Spider taxonomy is driving me crazy! This pretty lady with her stunning purple legs used to be called Paraphysa pulcherrimaklaasi when I got her. Then it was changed to Phrixotrichus pulcherrimaklaasi. Then to Euathlus pulcherrimaklaasi. And that's how it stayed for so long that I finally thought things were settled.That is until a couple months ago when she changed genus once more to Maraca pulcherrimaklaasi. And now, only months later, it's happened again. So for now this is Bumba pulcherrimaklaasi. How many weeks until it jumps to yet another genus?

But whatever this is, it is IMO an uncommonly beautiful terrestrial. But I can't wait for DNA studies to become cheaper so we could finally make sense of taxonomy and spiders.

Wednesday, October 22, 2014

Xenesthis sp. blue



Xenesthis sp. Blue

(S)he is indifferent to the cricket. Up to a week ago (s)he ate with a ferocious appetite. I wonder if (s)he's in pre-moult (though it doesn't look like it to me!). The abdomen still seems healthy plump? So I shouldn't worry? But this is such a new species that I just don't know.

0.0.1. ls c. 2,5cm.

Tuesday, October 21, 2014

Janisson Baradon


Sari Wines recently listed a couple Janisson Baradon Champagnes on Alko's special order selection. I bought both to try.

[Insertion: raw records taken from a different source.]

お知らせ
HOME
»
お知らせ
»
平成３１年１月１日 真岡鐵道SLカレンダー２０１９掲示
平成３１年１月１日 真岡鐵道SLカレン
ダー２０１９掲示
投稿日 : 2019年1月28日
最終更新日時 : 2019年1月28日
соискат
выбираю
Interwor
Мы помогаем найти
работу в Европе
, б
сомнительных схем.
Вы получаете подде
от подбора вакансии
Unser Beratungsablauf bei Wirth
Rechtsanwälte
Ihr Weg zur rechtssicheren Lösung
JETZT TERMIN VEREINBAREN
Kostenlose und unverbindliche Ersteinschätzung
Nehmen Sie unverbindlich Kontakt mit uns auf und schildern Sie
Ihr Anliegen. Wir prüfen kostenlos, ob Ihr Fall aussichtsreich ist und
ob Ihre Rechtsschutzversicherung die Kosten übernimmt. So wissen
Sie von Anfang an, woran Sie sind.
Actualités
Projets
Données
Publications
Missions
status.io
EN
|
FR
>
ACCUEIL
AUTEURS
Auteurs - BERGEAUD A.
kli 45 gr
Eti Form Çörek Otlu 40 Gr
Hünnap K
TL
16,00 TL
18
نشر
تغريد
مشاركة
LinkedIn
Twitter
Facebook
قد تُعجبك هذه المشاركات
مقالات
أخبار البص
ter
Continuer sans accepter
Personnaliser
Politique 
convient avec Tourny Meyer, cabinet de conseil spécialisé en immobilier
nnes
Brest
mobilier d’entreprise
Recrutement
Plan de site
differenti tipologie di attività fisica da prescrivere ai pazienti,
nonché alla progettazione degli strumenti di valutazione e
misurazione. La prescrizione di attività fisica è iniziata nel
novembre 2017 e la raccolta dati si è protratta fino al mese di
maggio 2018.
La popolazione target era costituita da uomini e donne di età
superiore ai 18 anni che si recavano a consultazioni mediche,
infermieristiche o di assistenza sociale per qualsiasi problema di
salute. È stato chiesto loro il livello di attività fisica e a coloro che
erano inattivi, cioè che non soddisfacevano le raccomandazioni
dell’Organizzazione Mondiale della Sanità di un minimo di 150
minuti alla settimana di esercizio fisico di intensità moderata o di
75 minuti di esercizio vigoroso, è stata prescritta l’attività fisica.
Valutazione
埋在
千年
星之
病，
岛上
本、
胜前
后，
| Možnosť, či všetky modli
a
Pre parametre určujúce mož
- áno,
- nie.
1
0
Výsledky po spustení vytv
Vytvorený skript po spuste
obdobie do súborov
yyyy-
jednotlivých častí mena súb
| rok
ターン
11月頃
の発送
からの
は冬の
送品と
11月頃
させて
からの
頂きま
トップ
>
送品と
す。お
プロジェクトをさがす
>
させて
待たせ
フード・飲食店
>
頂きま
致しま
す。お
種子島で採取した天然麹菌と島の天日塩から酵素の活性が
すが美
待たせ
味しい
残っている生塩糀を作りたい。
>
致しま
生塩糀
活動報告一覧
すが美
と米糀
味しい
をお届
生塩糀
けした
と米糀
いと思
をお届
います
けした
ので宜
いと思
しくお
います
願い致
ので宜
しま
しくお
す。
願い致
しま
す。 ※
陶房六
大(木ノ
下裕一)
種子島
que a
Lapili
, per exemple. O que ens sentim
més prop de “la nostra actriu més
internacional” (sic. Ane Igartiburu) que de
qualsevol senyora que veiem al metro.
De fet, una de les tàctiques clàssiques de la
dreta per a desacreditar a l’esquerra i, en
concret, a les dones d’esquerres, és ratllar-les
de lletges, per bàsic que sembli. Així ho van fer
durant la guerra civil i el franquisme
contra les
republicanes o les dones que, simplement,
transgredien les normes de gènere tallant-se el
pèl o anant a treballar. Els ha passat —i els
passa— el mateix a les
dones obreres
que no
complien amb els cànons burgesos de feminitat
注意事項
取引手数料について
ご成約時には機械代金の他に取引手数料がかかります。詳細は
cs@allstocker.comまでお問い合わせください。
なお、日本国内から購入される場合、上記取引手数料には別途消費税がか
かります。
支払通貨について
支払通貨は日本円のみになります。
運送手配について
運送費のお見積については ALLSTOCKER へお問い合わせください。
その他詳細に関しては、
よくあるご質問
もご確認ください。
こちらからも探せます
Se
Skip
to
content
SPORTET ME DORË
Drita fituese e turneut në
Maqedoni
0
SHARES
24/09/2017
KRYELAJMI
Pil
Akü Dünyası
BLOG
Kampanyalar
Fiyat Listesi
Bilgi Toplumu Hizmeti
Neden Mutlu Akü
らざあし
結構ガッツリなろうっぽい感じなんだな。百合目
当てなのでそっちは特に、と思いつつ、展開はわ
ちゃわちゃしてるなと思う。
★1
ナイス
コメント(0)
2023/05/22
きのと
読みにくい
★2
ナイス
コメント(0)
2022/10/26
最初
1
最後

The Extra Brut was just phenomenal. Apple aromas, pure, elegant, crisp, very dry but fleshy. Fantastic wine. The truly great wines don't need many words.

The Brut Tradition wasn't quite as interesting and our mistake was to open it after the Extra Brut. It seemed a bit sugary and simple in comparison. But after a few sips, once the memory of the Extra Brut disappeared, this also seemed wonderful. Despite a slight sweet touch it remains crisp and high in acidity.

Both are worth drinking, but if your tastes are like mine and you prefer austerity and purity then the Extra Brut is worth the extra price. It's c.5€ more but gave me a billion times the pleasure of the Brut Tradition. And considering that the Brut Tradition wasn't a bad Champagne in any way, that should give an idea about how great the Extra Brut is. And for a minimal further expense my advice is simply: buy.